Sampai era tahun 1950-an awal, organisasi bagian Al Washliyah juga sudah memiliki pengurus di Aceh. Pada tahun 1951, Puteri Al Washliyah (Muslimat Al Washliyah) sudah memiliki 2 Pengurus Cabang (Langsa dan Meulaboh) dan 10 Pengurus Ranting di Aceh. Pada era berikutnya, Puteri Al Washliyah memiliki pengurus di Kutacane dan Sabang. Adalah Zahara Dar, pengurus teras Pucuk Pimpinan Puteri Al Washliyah, mengemban amanah untuk mengembangkan organisasi ini secara khusus di Sabang sejak tahun 1955. Kemudian, Angkatan Puteri Al Washliyah (APA) sudah memiliki pengurus tingkat daerah yakni di Aceh Timur dan Aceh Barat. Ikatan Pelajar Al Washliyah (IPA) Putera sudah memiliki cabang di Kotacane. Sedangkan Pemuda Al Washliyah atau Gerakan Pemuda Al Washliyah (GPA) sudah memiliki pengurus di Meulaboh dan Langsa. Ini menunjukkan bahwa Al Washliyah juga turut mendirikan dan mengembangkan organisasi bagiannya di wilayah Aceh.

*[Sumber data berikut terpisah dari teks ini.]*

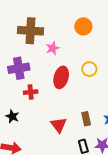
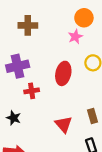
brown cross: (30, 31) -> (28, 25), size x0.7
pink star: (53, 48) -> (75, 37), moved

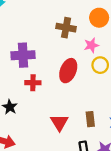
brown cross: (28, 25) -> (66, 28), moved
pink star: (75, 37) -> (91, 45), moved

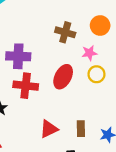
red cross: (33, 83) -> (26, 86), size x1.5
red triangle: (59, 122) -> (49, 129), turned 30

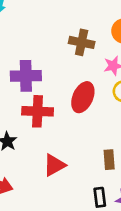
red triangle: (49, 129) -> (54, 165), moved

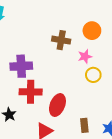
red ellipse: (83, 97) -> (57, 105), moved

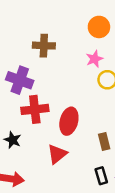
brown cross: (61, 40) -> (44, 46), moved
purple cross: (21, 66) -> (20, 80), turned 30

Kajian di atas telah menunjukkan bahwa Al Washliyah sudah memasuki kawasan Aceh jauh sebelum Indonesia merdeka. Memang, literatur-literatur Kealwashliyahan tidak memuat informasi yang cukup detail mengenai Al Washliyah di Aceh. Tentunya, perlu riset mendalam mengenai pertumbuhan dan perkembangan organisasi ini sejak era kolonial sampai era terkini. Artikel ini juga belum sepenuhnya memuat dan menganalisis data yang ada mengenai Al Washliyah di Aceh berdasarkan sumber-sumber terbitan organisasi mengingat keterbatasan ruang yang dimiliki.

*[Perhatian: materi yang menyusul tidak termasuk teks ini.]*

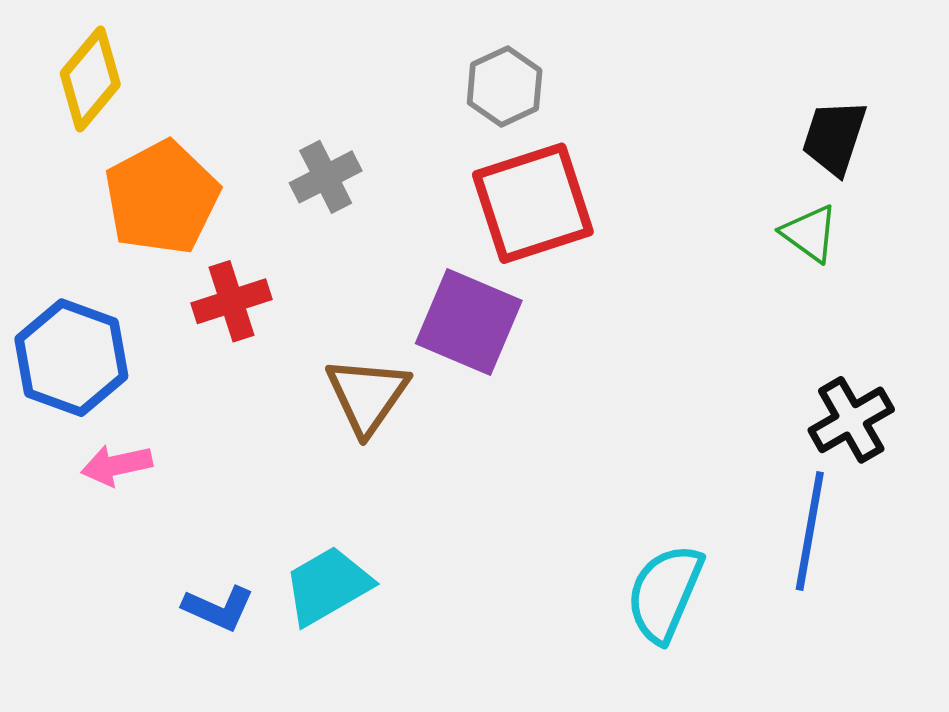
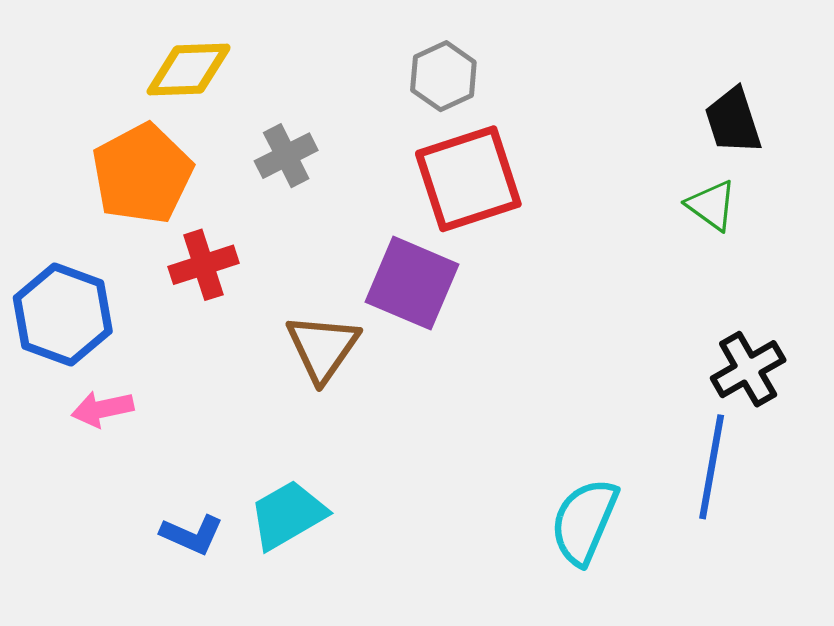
yellow diamond: (90, 79) -> (189, 70), moved, turned 48
black trapezoid: (834, 137) -> (733, 121), turned -36

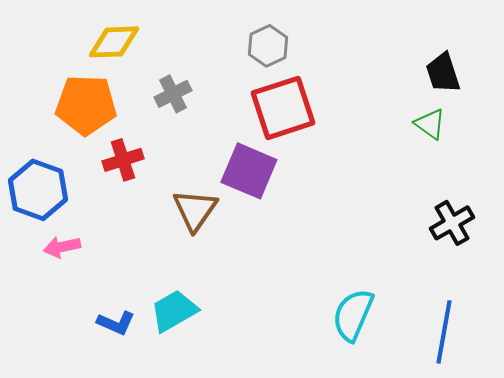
orange pentagon: (142, 174) -> (86, 105), turned 30
blue line: (712, 467) -> (444, 332), moved

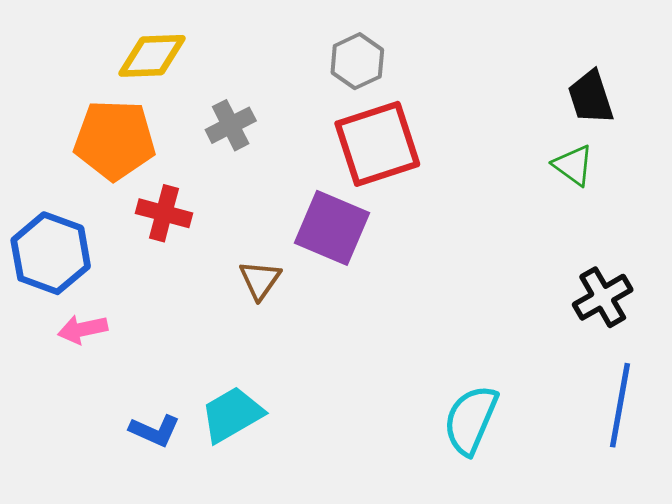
red cross: (123, 160) -> (164, 213), turned 33
brown triangle: (195, 210) -> (260, 280), size x0.7
blue line: (444, 332) -> (620, 405), moved

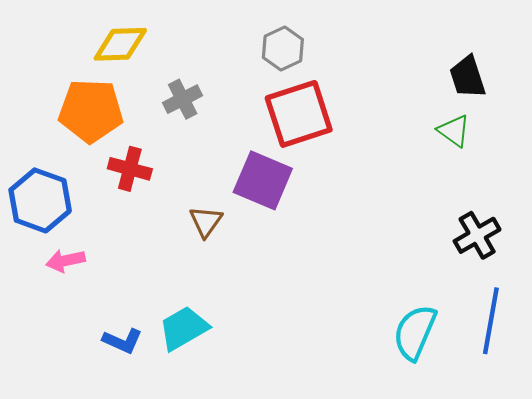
cyan semicircle: (471, 420) -> (415, 332), moved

Yang terpenting juga, kajian literatur yang sudah dilakukan secara terbatas ini perlu dikembangkan lebih lanjut terutama dengan mengadakan penelitian lapangan agar bisa ditampilkan secara komprehensif mengenai potret Al Washliyah di Aceh yang ternyata sudah memiliki pengikut setia sejak paruh pertama tahun 1931. Di sini, para dosen dan mahasiswa di perguruan tinggi Al Washliyah di Aceh perlu mengadakan penelitian secara spesifik dan mendalam tentang sejarah dan gerakan Al Washliyah di Aceh sejak era penjajahan sampai saat ini.
Terakhir, hasil pengamatan saya sejauh ini menunjukkan bahwa Al Washliyah sampai saat ini masih memiliki madrasah dan sekolah yang tersebar di beberapa daerah penting di Aceh, yakni Aceh Tamiang, Langsa, Lhokseumawe, Takengon dan Banda Aceh. Tentu ini merupakan warisan tak ternilai yang telah ditinggalkan oleh para pengurus Al Washliyah di Aceh sejak dahulu sampai saat ini yang harus terus dirawat dan ditingkatkan mutunya di masa mendatang. Nashrun minallâh wa fathun qarîb, wabasysyiril mu’minîn.
Dr. Ja’far, M.A.
• Dosen Pascasarjana Institut Agama Islam Negeri (IAIN) Lhokseumawe, Aceh.
• Ketua Lembaga Kajian Strategis Al Washliyah Pengurus Besar Al Jam’iyatul Washliyah Periode 2021-2026.